◆ Problem to work on ◆
Word for word, give again the lines of the material below, from the one holding "Staff (73, 746)" to the last, with nothing added.
:::
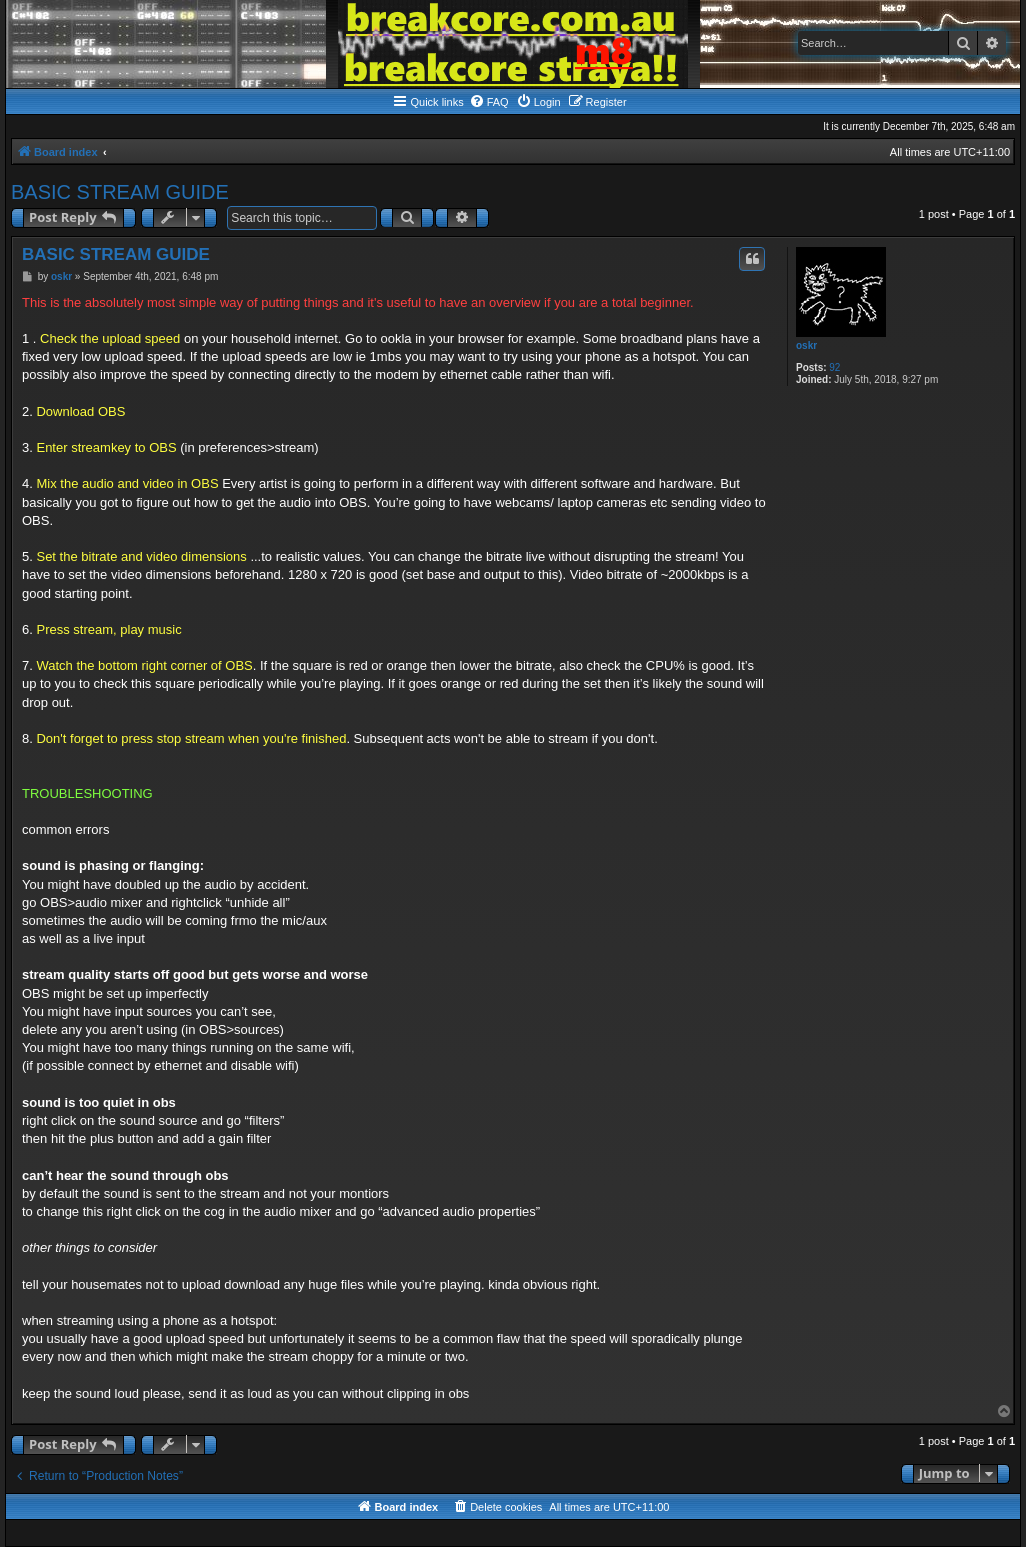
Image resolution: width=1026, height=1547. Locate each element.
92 (834, 367)
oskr (806, 345)
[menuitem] (489, 102)
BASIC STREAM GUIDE (120, 192)
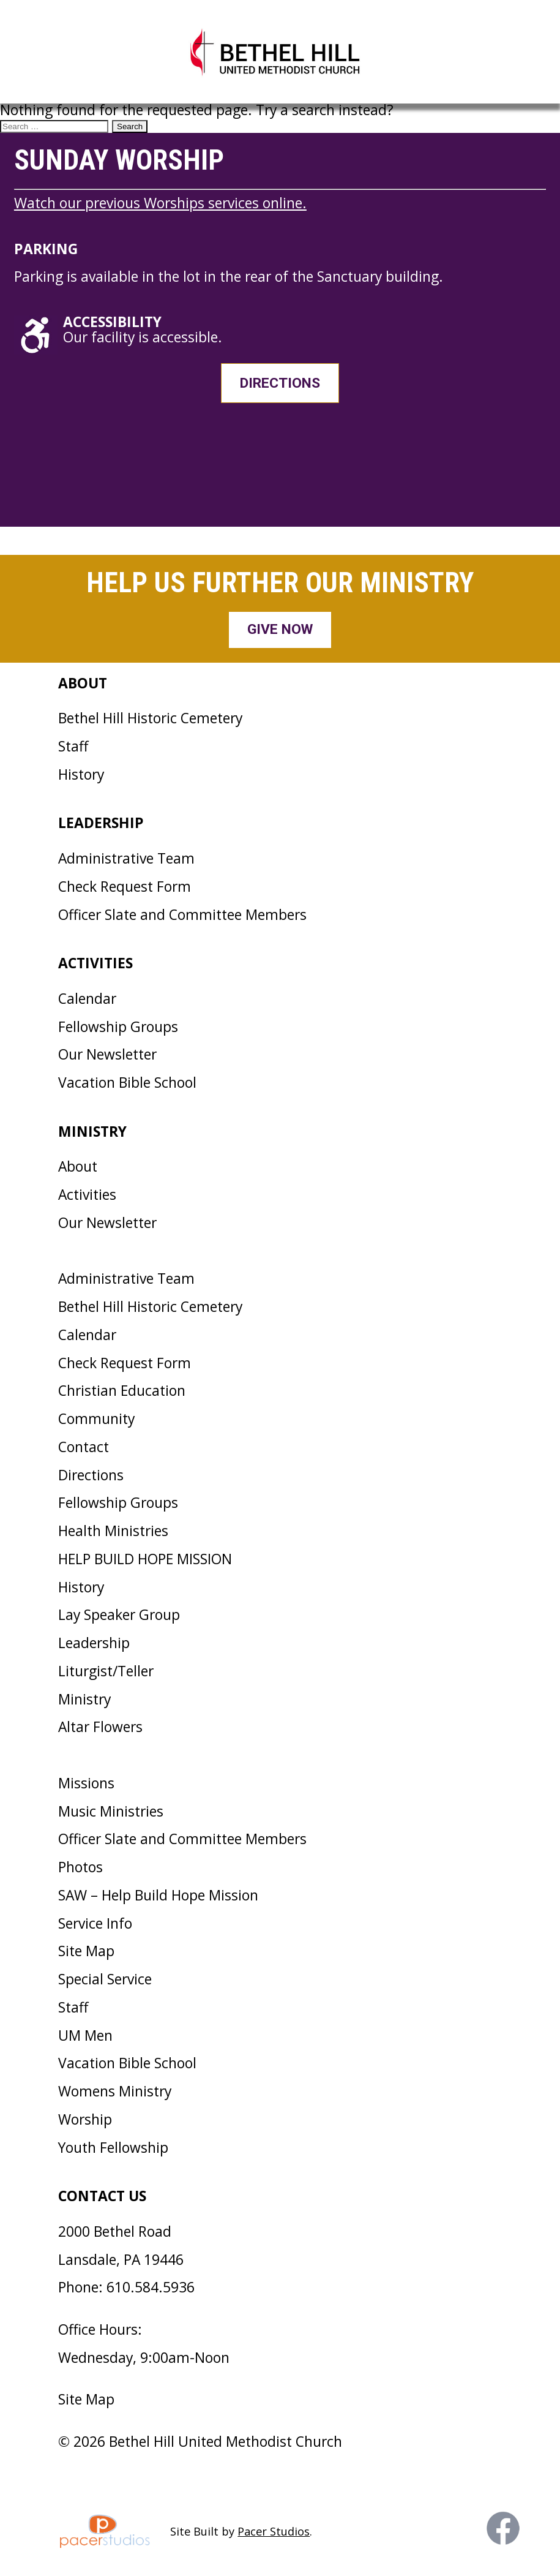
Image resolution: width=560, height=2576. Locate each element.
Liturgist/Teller (106, 1671)
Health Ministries (113, 1530)
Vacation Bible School (127, 1082)
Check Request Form (124, 886)
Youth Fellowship (113, 2147)
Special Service (105, 1979)
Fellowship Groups (118, 1026)
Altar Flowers (100, 1726)
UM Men (85, 2035)
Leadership (94, 1642)
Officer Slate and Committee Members (182, 914)
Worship (85, 2119)
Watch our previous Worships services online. (160, 203)
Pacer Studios (273, 2531)
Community (96, 1418)
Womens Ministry (114, 2091)
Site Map (86, 1950)
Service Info (95, 1923)
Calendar (87, 998)
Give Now (280, 629)
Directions (280, 383)
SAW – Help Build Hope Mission (158, 1895)
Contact (83, 1446)
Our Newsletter (107, 1054)
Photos (80, 1867)
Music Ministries (110, 1811)
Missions (86, 1783)
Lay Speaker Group (119, 1614)
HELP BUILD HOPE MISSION (145, 1559)
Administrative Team (126, 858)
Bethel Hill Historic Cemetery (150, 718)
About (77, 1166)
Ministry (84, 1699)
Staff (73, 746)
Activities (87, 1194)
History (81, 774)
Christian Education (121, 1390)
:::
◆ Finished task ◆
Staff (73, 746)
Activities (87, 1194)
History (81, 774)
Christian Education (121, 1390)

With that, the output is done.